── Source data
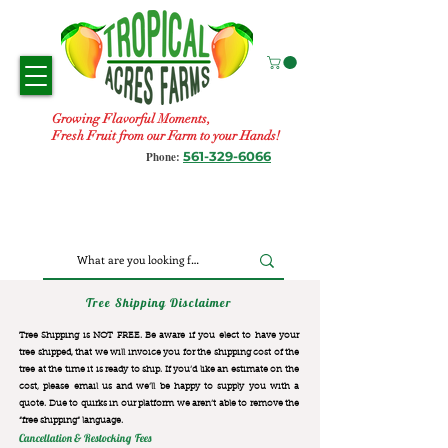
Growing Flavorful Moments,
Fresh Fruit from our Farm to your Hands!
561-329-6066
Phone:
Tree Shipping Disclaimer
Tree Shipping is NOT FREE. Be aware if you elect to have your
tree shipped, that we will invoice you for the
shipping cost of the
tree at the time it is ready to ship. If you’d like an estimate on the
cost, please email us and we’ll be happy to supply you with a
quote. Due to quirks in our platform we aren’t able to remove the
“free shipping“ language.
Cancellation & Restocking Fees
────
── Source data
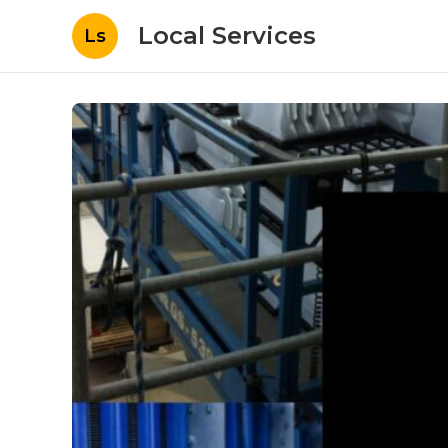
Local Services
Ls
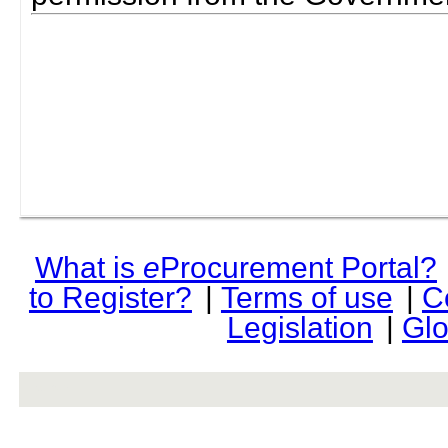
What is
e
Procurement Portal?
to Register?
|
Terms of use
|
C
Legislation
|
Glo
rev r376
────
→ **Try it**: Search the listing above for the word "cost", and copy every line that has it.

→ **Solution to this task**:
shipping cost of the
cost, please email us and we’ll be happy to supply you with a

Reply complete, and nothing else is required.